Every day from about the 16th we forayed out from favoured starting points, inevitably arriving on or passing near the same summits - Innerdownie, Tarmangie, Whitewisp, Cairn Morris, Skythorn, Andrew Gannel, Ben Cleuch; the same friendly cairns, the same views of snowy hills pulling the eye northwards.  We hardly saw another soul on week-days and only at weekends, on the more popular western hills such as Ben Cleuch, were figures spotted in any numbers; twos and threes, so hardly the Lake District.

Some years ago Lynne managed to track down Angus Watson's 1995 book "The Ochils, Placenames, History, Tradition". Long out of print, a local library searched their store room, found a reference copy and generously sent it to her. By the author's own admission the book has no high scholarly aims (for that consult W J Watson, as the author did) but it does achieve its stated objective of providing lots of basic, interesting information. He is an example:

Ben Cleuch GR 902006

Earlier: 1769 'Bencleugh', 1783 'Benclach', 1790 'Ben-Cloch', 1845 Benclough', 1845 'Benclach', 1860 'Bencleuch', 1869 'Bencloich', 1954 'Ben Clach'.

Derivation: There is a lively disgreement about the derivation of the name of this hill, the highest in the Ochils. The seemingly obvious derivation, Scots 'Cleuch', gorge, ravine, in placenames late 12th century on, could be taken as referring to the steep descent towards the Daiglen Burn on the hill's South West slopes. However, the word order and the presence of 'Ben', a loanword from Gaelic 'Beinn', hill, mountain, does not appear to have been productive in Scots. The later 18th century forms quoted indicate Gaelic 'Clach', genitive 'Cloiche', stone, rock, as the origin, with 'Cleuch' as a perhaps longstanding reinterpretation. The hill does in fact have a stony top unlike many Ochil summits. 
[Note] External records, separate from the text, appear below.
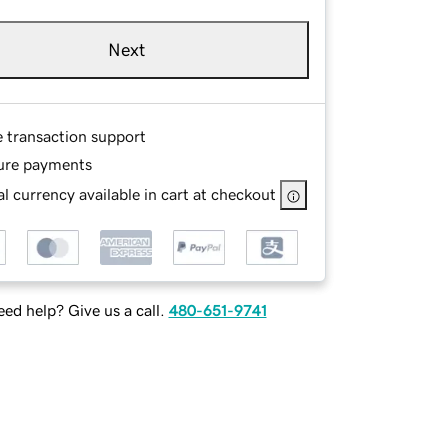
Next
e transaction support
ure payments
l currency available in cart at checkout
ed help? Give us a call.
480-651-9741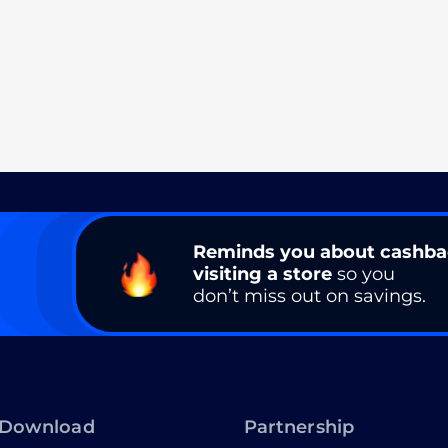
Reminds you about cashb
visiting a store
so you
don’t miss out on savings.
Download
Partnership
The South West slopes of Ben Cleuch and the 'steep descent to the Daiglen Burn'. Taken from The Law on the day (2 March) the good weather finally deserted us.

Yours truly, aged 9, on the summit. Is that a compass?

For those who love these hills the number of wind farm planning applications, all yet to be determined by local councils, is a depressing thought: no less than ten proposed developments, including extensions, at October 2012. Add the application for quarrying at Glenquey and the devastation soon to be wrought on  the western Ochils by the Beauly to Denny pylons, and it is easy to see why the future of these small hills looks grim.

If Wind Prospect Developments Ltd get their way, it will be turbines reflected in these waters of Lower Glendevon Reservoir, because this is the skyline along which they will march; gone forever will be '....the dreamy dwam, if you like, proper to the wooing of the hills.' (Scroggie). Visual intrusion? Visual impact? Spoiled views? For me, the loss goes much, much deeper.

Burnfoot Windfarm from Frandy Hill - where seven additional turbines will be sited if approved.
Wind Prospect's Sarah Dooley said (in 2012): ''During the construction of Burnfoot Hill we established there was potentially scope for additional turbines in and around the area. There are other developers doing other things and there will get to a point where the Ochils reach saturation but that point hasn't been reached yet.'' (My italics). So, when the Ochils are saturated no more applications will be made; only when the heart has been ripped out of these hills will applications stop. The usual bribe - £54,000 per year for a variety of local projects - has been made.

We descended to an idyllic spot for tea and sandwiches

then lingered among the Scots Pines.

We've had some heavy snow over the weekend and with the return of glorious weather, we are off to play in the white stuff.